Studies: poetry, landscape and God

March 20, 2018 in Featured News, News, Newsletter

The Spring 2018 issue of the Irish quarterly review Studies gives top billing to articles on poetry. The lead article, by Una Agnew SSL, concerns “lines of convergence and divergence” in the poetry of Patrick Kavanagh and Seamus Heaney. This is followed by an article on each of two English Jesuit poets, Robert Southwell and Gerard Manley Hopkins.

In her piece on Kavanagh and Heaney, Una Agnew notes in particular the themes of landscape and memory. Both poets were raised in the Irish countryside, and both of them drew a great deal on this milieu in their poetry. There was, of course, a substantial difference between them with respect to their education and the role that formal learning played in their work, but the worlds from which they were drawn were not too different. For Heaney the different mythic traditions of the world provided a kind of symbolic idiom with which to make sense of – or give sense to – thoughts of childhood, home and exile. Kavanagh, however, though well-read, lacked Heaney’s academic background. Still, his “native genius overflowed in a lyrical giftedness that is unsurpassed”.

Heaney recognised this significant divergence between their two lives, but he also noted a striking affinity. It was Kavanagh’s ‘The Great Hunger’ that Heaney credits with giving him “the permission I needed to dwell without cultural anxiety among the usual landmarks” of his life. In Agnew’s words:

Kavanagh was using his own idiom, his own accent, his own vocabulary and thereby inventing a cultural otherness, different from Britain, giving writers such as Heaney and his literary colleagues their own identity as Irish poets of the future.

Agnew attends also to the religious question in her two poets. She describes how Kavanagh turned away from the “abstract, legalistic, anti-life God” of the Catholic Catechism, yet was unflinching in his embrace of a grace-filled world. Heaney, though evidently a great deal more ‘God-shy’, was also moulded in certain ways by the Catholicism he inherited. In response to a question about how Catholicism had shaped his life, he responded: “Totally”. He continued then to describe what he had received from his religious upbringing: an “inner expansiveness of consciousness, a sense of grace and God-filled space and a universe drenched in radiance”.

As Agnew notes, “Kavanagh would have delighted in such mystical eloquence”.

Gary Bouchard’s treatment of Robert Southwell’s poem ‘A vale of tears’ is a suitable companion piece for Agnew’s article.
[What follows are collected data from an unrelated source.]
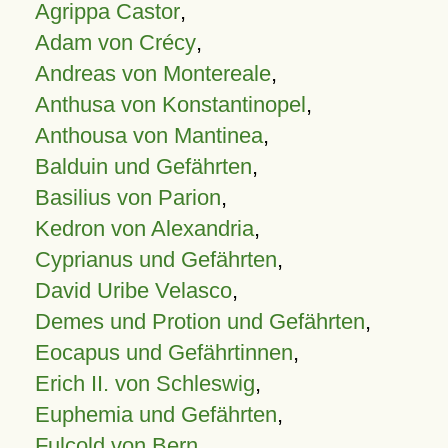
Agrippa Castor
,
Adam von Crécy
,
Andreas von Montereale
,
Anthusa von Konstantinopel
,
Anthousa von Mantinea
,
Balduin und Gefährten
,
Basilius von Parion
,
Kedron von Alexandria
,
Cyprianus und Gefährten
,
David Uribe Velasco
,
Demes und Protion und Gefährten
,
Eocapus und Gefährtinnen
,
Erich II. von Schleswig
,
Euphemia und Gefährten
,
Fulcold von Bern
,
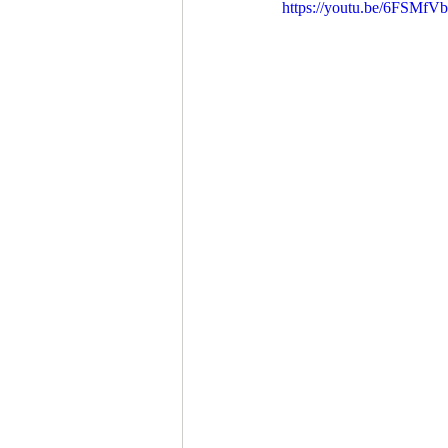
https://youtu.be/6FSMf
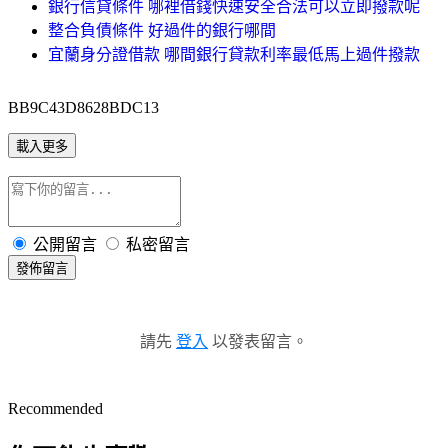
銀行信貸條件 哪裡借錢快速安全合法可以立即撥款呢
整合負債條件 好過件的銀行哪間
宜蘭身分證借款 哪間銀行貸款利率最低馬上過件撥款
BB9C43D8628BDC13
載入更多
公開留言
私密留言
發佈留言
請先
登入
以發表留言。
Recommended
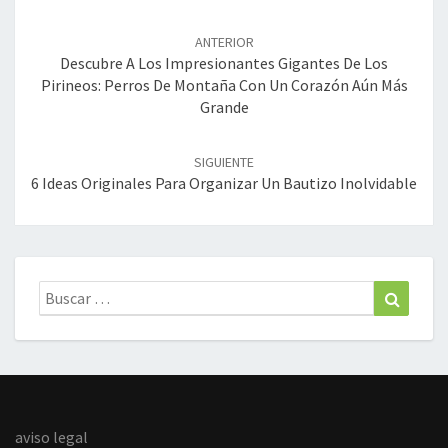
Navegación
de
ANTERIOR
entradas
Descubre A Los Impresionantes Gigantes De Los
Pirineos: Perros De Montaña Con Un Corazón Aún Más
Grande
SIGUIENTE
6 Ideas Originales Para Organizar Un Bautizo Inolvidable
Buscar:
Buscar
aviso legal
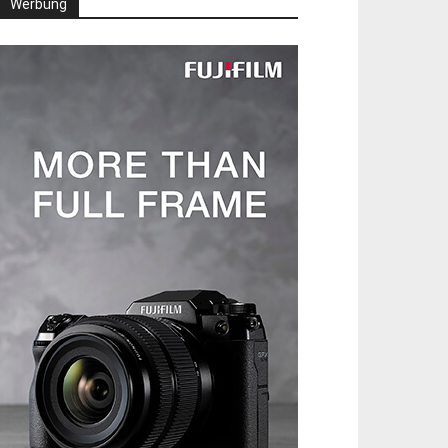
Werbung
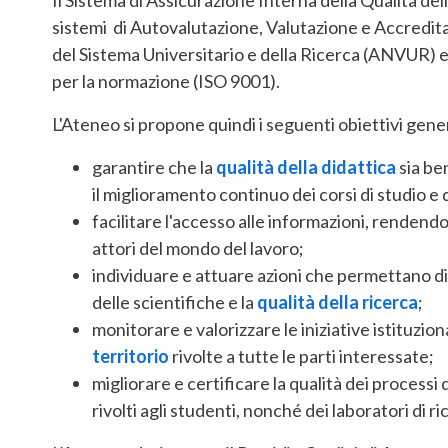
sistemi di Autovalutazione, Valutazione e Accredit
del Sistema Universitario e della Ricerca (ANVUR) e
per la normazione (ISO 9001).
L'Ateneo si propone quindi i seguenti obiettivi gener
garantire che la
qualità della didattica
sia be
il miglioramento continuo dei corsi di studio e d
facilitare l'accesso alle informazioni, rendendo
attori del mondo del lavoro;
individuare e attuare azioni che permettano di ra
delle scientifiche e la
qualità della ricerca
;
monitorare e valorizzare le iniziative istituziona
territorio
rivolte a tutte le parti interessate;
migliorare e certificare la qualità dei processi d
rivolti agli studenti, nonché dei laboratori di ri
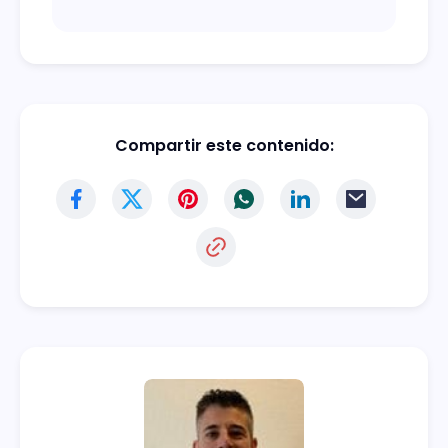
Compartir este contenido:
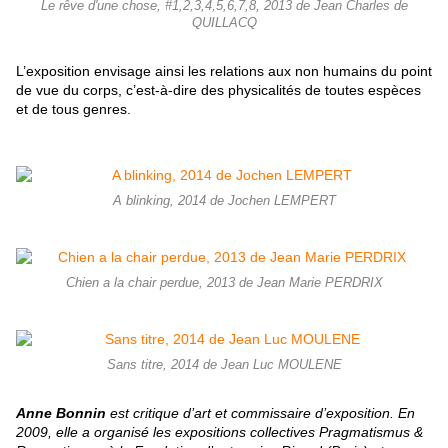
Le rêve d'une chose, #1,2,3,4,5,6,7,8, 2013 de Jean Charles de
QUILLACQ
L’exposition envisage ainsi les relations aux non humains du point
de vue du corps, c’est-à-dire des physicalités de toutes espèces
et de tous genres.
A blinking, 2014 de Jochen LEMPERT
Chien a la chair perdue, 2013 de Jean Marie PERDRIX
Sans titre, 2014 de Jean Luc MOULENE
Anne Bonnin
est critique d’art et commissaire d’exposition. En
2009, elle a organisé les expositions collectives Pragmatismus &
It concerns Southwell’s use of landscape imagery – proto-Romantic, you could say – as a figurative representation of a kind of spiritual desolation, which leads in turn to an exhortation to penitence.

The forces of nature, for all their grandeur, also play a part for Hopkins in representing a theology of suffering and salvation, as Patrick Samway SJ illustrates from the shipwreck poems, ‘The wreck of the Deutschland’ and ‘The loss of the Eurydice’. Samway sees these poems as impressive instances of Hopkins’s brilliant exegetical ability.

The current issue of Studies also features pieces on the dissenting republican attitudes of some Irish Jesuits in the Civil War years (by Olivia Frehill) and on the curious devotion which Daniel O’Connell had to English martyr St Thomas à Becket (by Caoimhín de Bhailís). There is also an eloquent call, by Fr William Swan, for Christian unity in Ireland, drawing inspiration from three great Irish Christian promoters of unity among the baptised, namely St Patrick, St Columbanus, and St Brigid.